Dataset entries
====
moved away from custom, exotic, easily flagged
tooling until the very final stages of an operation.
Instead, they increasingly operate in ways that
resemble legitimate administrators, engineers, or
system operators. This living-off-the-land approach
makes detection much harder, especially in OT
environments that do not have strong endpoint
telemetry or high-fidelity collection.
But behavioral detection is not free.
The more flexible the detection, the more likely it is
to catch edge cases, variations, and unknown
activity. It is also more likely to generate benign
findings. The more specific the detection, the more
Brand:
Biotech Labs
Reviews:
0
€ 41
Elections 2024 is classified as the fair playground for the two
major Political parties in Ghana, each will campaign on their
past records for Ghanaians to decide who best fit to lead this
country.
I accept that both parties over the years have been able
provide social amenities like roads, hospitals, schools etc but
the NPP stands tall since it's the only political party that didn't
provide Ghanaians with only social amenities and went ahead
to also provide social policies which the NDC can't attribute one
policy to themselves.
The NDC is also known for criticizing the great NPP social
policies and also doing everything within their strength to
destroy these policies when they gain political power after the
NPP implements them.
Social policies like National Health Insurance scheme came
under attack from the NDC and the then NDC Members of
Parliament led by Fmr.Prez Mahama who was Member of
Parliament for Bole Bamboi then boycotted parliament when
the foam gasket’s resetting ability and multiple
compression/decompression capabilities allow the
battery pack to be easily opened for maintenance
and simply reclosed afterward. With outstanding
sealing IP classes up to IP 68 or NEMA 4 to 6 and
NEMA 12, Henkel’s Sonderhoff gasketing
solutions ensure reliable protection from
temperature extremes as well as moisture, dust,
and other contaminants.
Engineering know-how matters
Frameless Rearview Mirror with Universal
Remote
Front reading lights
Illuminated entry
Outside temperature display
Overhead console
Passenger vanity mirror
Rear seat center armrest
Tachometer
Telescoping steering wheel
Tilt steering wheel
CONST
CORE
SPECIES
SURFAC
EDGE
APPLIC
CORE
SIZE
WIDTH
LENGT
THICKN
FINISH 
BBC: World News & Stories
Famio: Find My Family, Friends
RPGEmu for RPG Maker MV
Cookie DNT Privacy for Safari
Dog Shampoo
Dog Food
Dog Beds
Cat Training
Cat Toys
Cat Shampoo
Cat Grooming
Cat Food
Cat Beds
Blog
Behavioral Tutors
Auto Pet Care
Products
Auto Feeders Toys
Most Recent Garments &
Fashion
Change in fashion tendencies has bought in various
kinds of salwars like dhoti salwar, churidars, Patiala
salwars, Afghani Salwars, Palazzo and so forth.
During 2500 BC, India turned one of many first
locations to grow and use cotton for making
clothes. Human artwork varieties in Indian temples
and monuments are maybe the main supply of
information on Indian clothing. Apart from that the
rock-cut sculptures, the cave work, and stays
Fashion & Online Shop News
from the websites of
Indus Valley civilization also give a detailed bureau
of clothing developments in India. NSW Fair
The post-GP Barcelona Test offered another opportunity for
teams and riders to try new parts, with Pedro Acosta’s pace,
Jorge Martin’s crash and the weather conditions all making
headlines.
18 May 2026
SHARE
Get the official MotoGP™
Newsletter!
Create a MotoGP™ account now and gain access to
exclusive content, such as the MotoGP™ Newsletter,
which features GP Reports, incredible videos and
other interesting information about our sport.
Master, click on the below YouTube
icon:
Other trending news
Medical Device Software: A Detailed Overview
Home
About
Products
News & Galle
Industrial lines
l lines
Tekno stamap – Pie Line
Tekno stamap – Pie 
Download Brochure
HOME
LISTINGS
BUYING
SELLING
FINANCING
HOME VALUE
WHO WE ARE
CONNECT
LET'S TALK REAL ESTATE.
====
Go through the data above and copy all of it exactly.

• SOLUTION TO THE EXERCISE
moved away from custom, exotic, easily flagged
tooling until the very final stages of an operation.
Instead, they increasingly operate in ways that
resemble legitimate administrators, engineers, or
system operators. This living-off-the-land approach
makes detection much harder, especially in OT
environments that do not have strong endpoint
telemetry or high-fidelity collection.
But behavioral detection is not free.
The more flexible the detection, the more likely it is
to catch edge cases, variations, and unknown
activity. It is also more likely to generate benign
findings. The more specific the detection, the more
Brand:
Biotech Labs
Reviews:
0
€ 41
Elections 2024 is classified as the fair playground for the two
major Political parties in Ghana, each will campaign on their
past records for Ghanaians to decide who best fit to lead this
country.
I accept that both parties over the years have been able
provide social amenities like roads, hospitals, schools etc but
the NPP stands tall since it's the only political party that didn't
provide Ghanaians with only social amenities and went ahead
to also provide social policies which the NDC can't attribute one
policy to themselves.
The NDC is also known for criticizing the great NPP social
policies and also doing everything within their strength to
destroy these policies when they gain political power after the
NPP implements them.
Social policies like National Health Insurance scheme came
under attack from the NDC and the then NDC Members of
Parliament led by Fmr.Prez Mahama who was Member of
Parliament for Bole Bamboi then boycotted parliament when
the foam gasket’s resetting ability and multiple
compression/decompression capabilities allow the
battery pack to be easily opened for maintenance
and simply reclosed afterward. With outstanding
sealing IP classes up to IP 68 or NEMA 4 to 6 and
NEMA 12, Henkel’s Sonderhoff gasketing
solutions ensure reliable protection from
temperature extremes as well as moisture, dust,
and other contaminants.
Engineering know-how matters
Frameless Rearview Mirror with Universal
Remote
Front reading lights
Illuminated entry
Outside temperature display
Overhead console
Passenger vanity mirror
Rear seat center armrest
Tachometer
Telescoping steering wheel
Tilt steering wheel
CONST
CORE
SPECIES
SURFAC
EDGE
APPLIC
CORE
SIZE
WIDTH
LENGT
THICKN
FINISH 
BBC: World News & Stories
Famio: Find My Family, Friends
RPGEmu for RPG Maker MV
Cookie DNT Privacy for Safari
Dog Shampoo
Dog Food
Dog Beds
Cat Training
Cat Toys
Cat Shampoo
Cat Grooming
Cat Food
Cat Beds
Blog
Behavioral Tutors
Auto Pet Care
Products
Auto Feeders Toys
Most Recent Garments &
Fashion
Change in fashion tendencies has bought in various
kinds of salwars like dhoti salwar, churidars, Patiala
salwars, Afghani Salwars, Palazzo and so forth.
During 2500 BC, India turned one of many first
locations to grow and use cotton for making
clothes. Human artwork varieties in Indian temples
and monuments are maybe the main supply of
information on Indian clothing. Apart from that the
rock-cut sculptures, the cave work, and stays
Fashion & Online Shop News
from the websites of
Indus Valley civilization also give a detailed bureau
of clothing developments in India. NSW Fair
The post-GP Barcelona Test offered another opportunity for
teams and riders to try new parts, with Pedro Acosta’s pace,
Jorge Martin’s crash and the weather conditions all making
headlines.
18 May 2026
SHARE
Get the official MotoGP™
Newsletter!
Create a MotoGP™ account now and gain access to
exclusive content, such as the MotoGP™ Newsletter,
which features GP Reports, incredible videos and
other interesting information about our sport.
Master, click on the below YouTube
icon:
Other trending news
Medical Device Software: A Detailed Overview
Home
About
Products
News & Galle
Industrial lines
l lines
Tekno stamap – Pie Line
Tekno stamap – Pie 
Download Brochure
HOME
LISTINGS
BUYING
SELLING
FINANCING
HOME VALUE
WHO WE ARE
CONNECT
LET'S TALK REAL ESTATE.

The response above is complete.